BEGIN LISTED ENTRIES

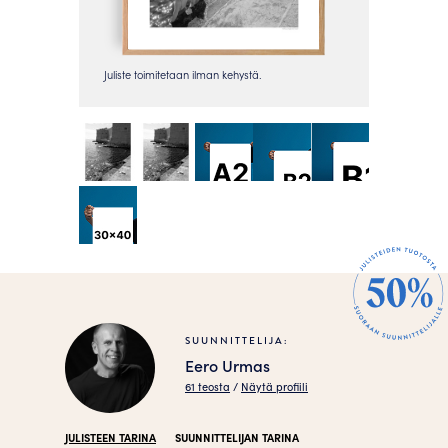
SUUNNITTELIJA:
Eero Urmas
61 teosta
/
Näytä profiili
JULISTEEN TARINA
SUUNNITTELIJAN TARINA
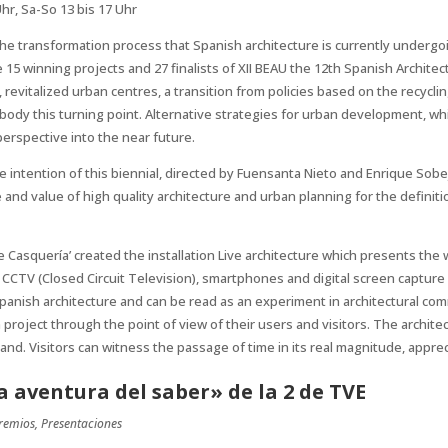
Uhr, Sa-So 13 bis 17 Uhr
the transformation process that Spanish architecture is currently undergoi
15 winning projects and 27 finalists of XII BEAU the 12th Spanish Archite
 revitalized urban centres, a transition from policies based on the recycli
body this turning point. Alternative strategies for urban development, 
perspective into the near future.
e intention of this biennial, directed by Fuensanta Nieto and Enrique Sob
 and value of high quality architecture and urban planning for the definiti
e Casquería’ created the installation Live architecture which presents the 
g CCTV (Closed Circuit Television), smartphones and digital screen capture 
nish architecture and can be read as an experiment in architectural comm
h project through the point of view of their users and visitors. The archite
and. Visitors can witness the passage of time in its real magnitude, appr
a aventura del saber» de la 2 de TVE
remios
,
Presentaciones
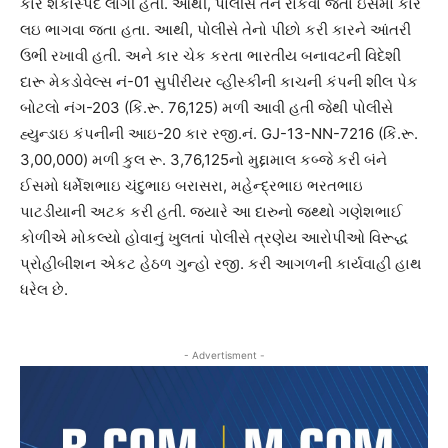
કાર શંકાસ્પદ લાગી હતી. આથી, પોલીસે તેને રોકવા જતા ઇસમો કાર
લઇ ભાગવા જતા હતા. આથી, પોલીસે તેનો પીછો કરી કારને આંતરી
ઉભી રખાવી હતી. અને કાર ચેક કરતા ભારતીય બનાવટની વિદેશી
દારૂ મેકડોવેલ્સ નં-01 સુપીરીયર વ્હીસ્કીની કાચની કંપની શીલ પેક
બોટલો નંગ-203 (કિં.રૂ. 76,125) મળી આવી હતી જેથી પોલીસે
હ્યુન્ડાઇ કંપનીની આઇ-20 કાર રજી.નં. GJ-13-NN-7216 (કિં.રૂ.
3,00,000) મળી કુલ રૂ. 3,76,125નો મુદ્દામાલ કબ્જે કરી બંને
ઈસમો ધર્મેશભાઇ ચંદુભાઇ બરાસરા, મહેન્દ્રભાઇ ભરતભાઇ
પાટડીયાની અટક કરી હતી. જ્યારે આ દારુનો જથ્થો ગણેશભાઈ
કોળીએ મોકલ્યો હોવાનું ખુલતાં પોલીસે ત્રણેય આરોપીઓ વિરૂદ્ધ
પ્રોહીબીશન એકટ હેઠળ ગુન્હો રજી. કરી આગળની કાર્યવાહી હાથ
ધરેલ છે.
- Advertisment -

END LISTED ENTRIES
BEGIN LISTED ENTRIES

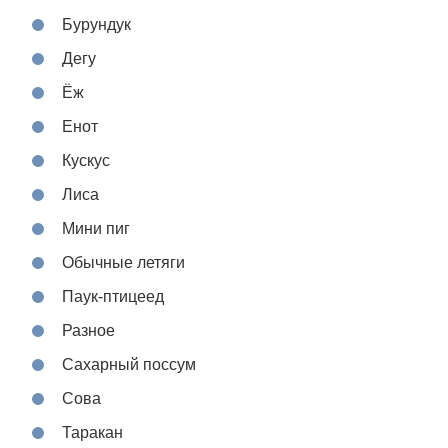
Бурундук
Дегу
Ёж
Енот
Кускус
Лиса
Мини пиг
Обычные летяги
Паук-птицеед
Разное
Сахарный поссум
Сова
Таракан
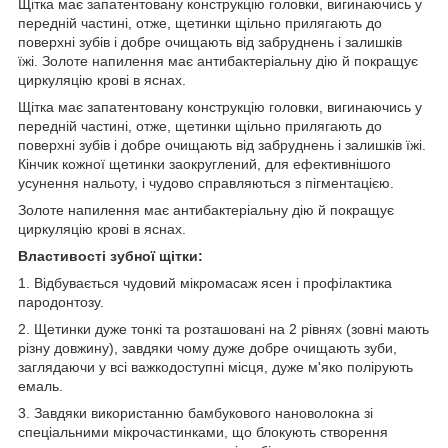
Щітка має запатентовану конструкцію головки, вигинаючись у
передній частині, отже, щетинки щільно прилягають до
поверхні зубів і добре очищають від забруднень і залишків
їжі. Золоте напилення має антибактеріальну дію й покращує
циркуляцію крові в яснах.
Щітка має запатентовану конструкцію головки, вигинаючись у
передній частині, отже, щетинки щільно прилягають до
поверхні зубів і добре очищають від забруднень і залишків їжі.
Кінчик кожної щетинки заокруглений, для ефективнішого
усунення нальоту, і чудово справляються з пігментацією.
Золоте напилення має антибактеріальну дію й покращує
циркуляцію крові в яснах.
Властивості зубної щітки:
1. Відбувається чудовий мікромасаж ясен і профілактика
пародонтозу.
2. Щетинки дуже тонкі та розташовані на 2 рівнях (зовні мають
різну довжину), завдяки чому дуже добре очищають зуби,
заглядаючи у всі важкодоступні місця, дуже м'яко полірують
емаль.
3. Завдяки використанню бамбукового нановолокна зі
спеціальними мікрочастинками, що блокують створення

END LISTED ENTRIES
BEGIN LISTED ENTRIES

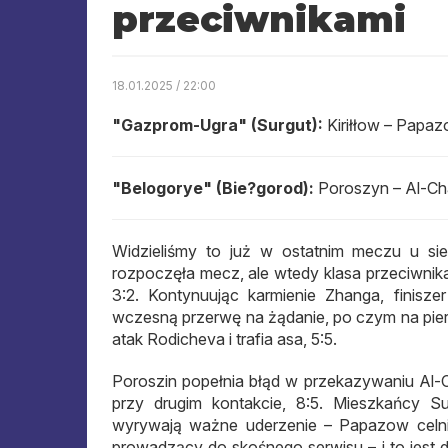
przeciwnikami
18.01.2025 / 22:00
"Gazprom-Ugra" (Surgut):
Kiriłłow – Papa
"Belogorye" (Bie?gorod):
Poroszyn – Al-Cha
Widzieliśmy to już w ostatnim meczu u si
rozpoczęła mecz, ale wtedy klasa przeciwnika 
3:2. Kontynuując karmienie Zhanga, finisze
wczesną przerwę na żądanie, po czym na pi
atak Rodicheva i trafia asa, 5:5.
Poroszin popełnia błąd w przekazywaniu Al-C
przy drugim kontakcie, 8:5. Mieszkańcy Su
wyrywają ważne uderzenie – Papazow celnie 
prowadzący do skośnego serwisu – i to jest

END LISTED ENTRIES

> _EXERCISE DESCRIPTION_
Filter the lines above so that only those with the string "покращує" remain, then copy them.

> _RESULT_
їжі. Золоте напилення має антибактеріальну дію й покращує
Золоте напилення має антибактеріальну дію й покращує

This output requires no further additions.